Sobre a gasolina S-50, a estatal argumenta que não se trata de campanha institucional e que, por isso, não contraria a lei, embora a empresa seja a única a produzir o combustível. Ela irá recorrer para veicular o anúncio novamente. Esta publicidade substituiu a do pré-sal após 5 de julho, quando, pelo calendário do TSE, foram proibidos os anúncios institucionais das estatais, a não ser que o foco sejam produtos comercializados em um ambiente de concorrência de mercado.
Atualmente, apenas a publicidade do lubrificante Lubrax está sendo veiculada.
No site de campanha de Dilma, entretanto, o pré-sal continua sendo exibido como uma ferramenta de marketing. Na página, um vídeo de dois minutos associa diretamente a imagem da presidente à contratação da Petrobrás para a produção no pré-sal destacando a geração de “mais recursos para a economia, mais tecnologia no Brasil e milhares de novos empregos”. Além disso, informa, será destinado R$ 1,3 trilhão da receita para saúde e educação.

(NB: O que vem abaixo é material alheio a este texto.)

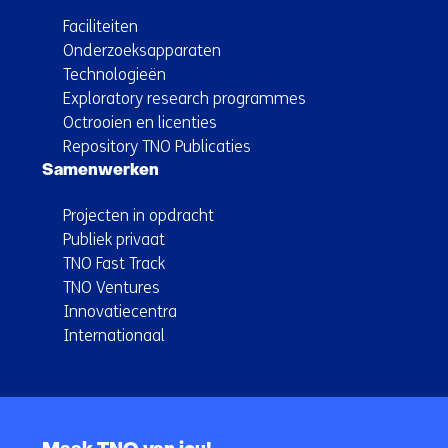
Faciliteiten
Onderzoeksapparaten
Technologieën
Exploratory research programmes
Octrooien en licenties
Repository TNO Publicaties
Samenwerken
Projecten in opdracht
Publiek privaat
TNO Fast Track
TNO Ventures
Innovatiecentra
Internationaal
Terug
naar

O comitê da petista afirma que a estatal não está sendo usada eleitoralmente. Segundo a assessoria da campanha da presidente, o pleito não será pautado pela discussão de empresas específicas. “A proposta é estabelecer um amplo debate com a sociedade sobre as diretrizes que sustentarão o novo ciclo de mudanças. (…) O plano (de governo para o segundo mandato) aponta o papel que a Petrobrás desempenhará no novo ciclo de desenvolvimento do País proposto para o segundo mandato de Dilma Rousseff, que será lastreado pela educação”, afirma o texto encaminhado pela assessoria de imprensa da campanha da presidente.
TCU
Na quarta-feira passada, o Tribunal de Contas da União isentou Dilma e o Conselho de Administração da Petrobrás – o qual ela presidia em 2006, época da compra da refinaria de Pasadena (EUA) pela estatal -, de responsabilidade pelo prejuízo com o negócio. A aquisição da refinaria foi o pivô da crise envolvendo a petrolífera. O TCU atribuiu à antiga diretoria a responsabilidade pelo prejuízo calculado em US$ 792 milhões e determinou o congelamento de bens de 11 ex-dirigentes.